**Task requirements**
Each record below should be given again exactly as it reads.

Saved entries:
****************************************
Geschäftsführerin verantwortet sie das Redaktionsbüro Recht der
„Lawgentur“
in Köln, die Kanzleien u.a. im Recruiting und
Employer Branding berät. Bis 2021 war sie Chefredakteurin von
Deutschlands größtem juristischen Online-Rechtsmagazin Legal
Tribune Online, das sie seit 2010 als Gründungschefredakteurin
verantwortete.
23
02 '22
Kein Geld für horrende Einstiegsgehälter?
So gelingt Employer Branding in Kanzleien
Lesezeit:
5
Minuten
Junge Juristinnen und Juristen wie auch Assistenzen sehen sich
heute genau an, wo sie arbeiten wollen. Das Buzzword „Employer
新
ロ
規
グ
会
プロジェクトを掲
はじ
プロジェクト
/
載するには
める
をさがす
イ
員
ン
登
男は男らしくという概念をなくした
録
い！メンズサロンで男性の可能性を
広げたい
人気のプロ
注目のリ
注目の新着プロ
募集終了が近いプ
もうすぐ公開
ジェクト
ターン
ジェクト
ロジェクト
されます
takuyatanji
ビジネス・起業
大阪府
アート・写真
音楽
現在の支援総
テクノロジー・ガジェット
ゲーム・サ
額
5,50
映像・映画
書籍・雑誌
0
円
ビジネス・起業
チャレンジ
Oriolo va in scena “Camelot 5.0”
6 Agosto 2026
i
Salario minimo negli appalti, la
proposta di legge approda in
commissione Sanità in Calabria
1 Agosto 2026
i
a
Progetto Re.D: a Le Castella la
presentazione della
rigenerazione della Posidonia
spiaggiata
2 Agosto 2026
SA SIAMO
****************************************
**Answer to this exercise**
Geschäftsführerin verantwortet sie das Redaktionsbüro Recht der
„Lawgentur“
in Köln, die Kanzleien u.a. im Recruiting und
Employer Branding berät. Bis 2021 war sie Chefredakteurin von
Deutschlands größtem juristischen Online-Rechtsmagazin Legal
Tribune Online, das sie seit 2010 als Gründungschefredakteurin
verantwortete.
23
02 '22
Kein Geld für horrende Einstiegsgehälter?
So gelingt Employer Branding in Kanzleien
Lesezeit:
5
Minuten
Junge Juristinnen und Juristen wie auch Assistenzen sehen sich
heute genau an, wo sie arbeiten wollen. Das Buzzword „Employer
新
ロ
規
グ
会
プロジェクトを掲
はじ
プロジェクト
/
載するには
める
をさがす
イ
員
ン
登
男は男らしくという概念をなくした
録
い！メンズサロンで男性の可能性を
広げたい
人気のプロ
注目のリ
注目の新着プロ
募集終了が近いプ
もうすぐ公開
ジェクト
ターン
ジェクト
ロジェクト
されます
takuyatanji
ビジネス・起業
大阪府
アート・写真
音楽
現在の支援総
テクノロジー・ガジェット
ゲーム・サ
額
5,50
映像・映画
書籍・雑誌
0
円
ビジネス・起業
チャレンジ
Oriolo va in scena “Camelot 5.0”
6 Agosto 2026
i
Salario minimo negli appalti, la
proposta di legge approda in
commissione Sanità in Calabria
1 Agosto 2026
i
a
Progetto Re.D: a Le Castella la
presentazione della
rigenerazione della Posidonia
spiaggiata
2 Agosto 2026
SA SIAMO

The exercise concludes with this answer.